CARNEGIE, Pennsylvania, Oct. 21, 2020 (GLOBE NEWSWIRE) -- Headline of release should read: “Rice Acquisition Corp. Announces Pricing of Upsized $215,000,000 Initial Public Offering” (instead of “Rice Acquisition Corp. Announces Pricing of Initial Public Offering”); First Paragraph, first sentence number should read “21,500,000” (instead of “20,000,000”); Second paragraph, second sentence number should read “3,225,000” (instead of “3,000,000”).
The corrected release reads:
Rice Acquisition Corp. Announces Pricing of Upsized $215,000,000 Initial Public Offering
Rice Acquisition Corp. (the “Company”) announced today the pricing of its initial public offering (“IPO”) of 21,500,000 units at a price of $10.00 per unit. The units will be listed on the New York Stock Exchange (the “NYSE”) and trade under the ticker symbol “RICE U” beginning on October 22, 2020. Each unit consists of one share of the Company’s Class A common stock and one-half of one redeemable warrant, with each whole warrant entitling the holder thereof to purchase one share of the Company’s Class A common stock at an exercise price of $11.50 per share. Once the securities comprising the units begin separate trading, the shares of Class A common stock and warrants are expected to be listed on the NYSE under the symbols “RICE” and “RICE WS,” respectively.
Barclays is acting as book running manager for the proposed offering. Academy Securities, Inc. and AmeriVet Securities, Inc. are acting as co-managers for the proposed offering. The Company has granted the underwriters a 45-day option to purchase up to an additional 3,225,000 units at the IPO price.
The public offering will only be made by means of a prospectus.

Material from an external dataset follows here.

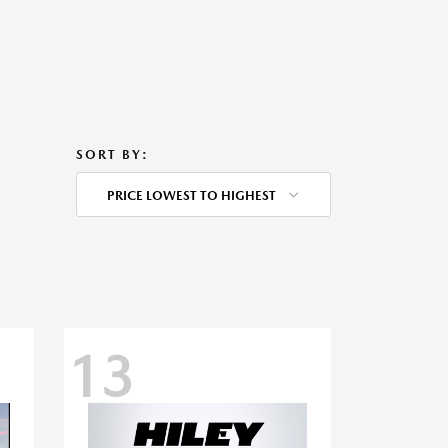
SORT BY:
PRICE LOWEST TO HIGHEST
13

Copies of the preliminary prospectus relating to the offering and final prospectus, when available, may be obtained from Barclays, c/o Broadridge Financial Solutions, 1155 Long Island Avenue, Edgewood, NY 11717, email: barclaysprospectus@broadridge.com, telephone: 1-888-603-5847.
A registration statement relating to these securities has been declared effective by the U.S. Securities and Exchange Commission (the “SEC”) on October 21, 2020. This press release shall not constitute an offer to sell or the solicitation of an offer to buy, nor shall there be any sale of these securities in any state or jurisdiction in which such offer, solicitation or sale would be unlawful prior to registration or qualification under the securities laws of any such state or jurisdiction.
The initial public offering is expected to close on October 26, 2020, subject to customary closing conditions.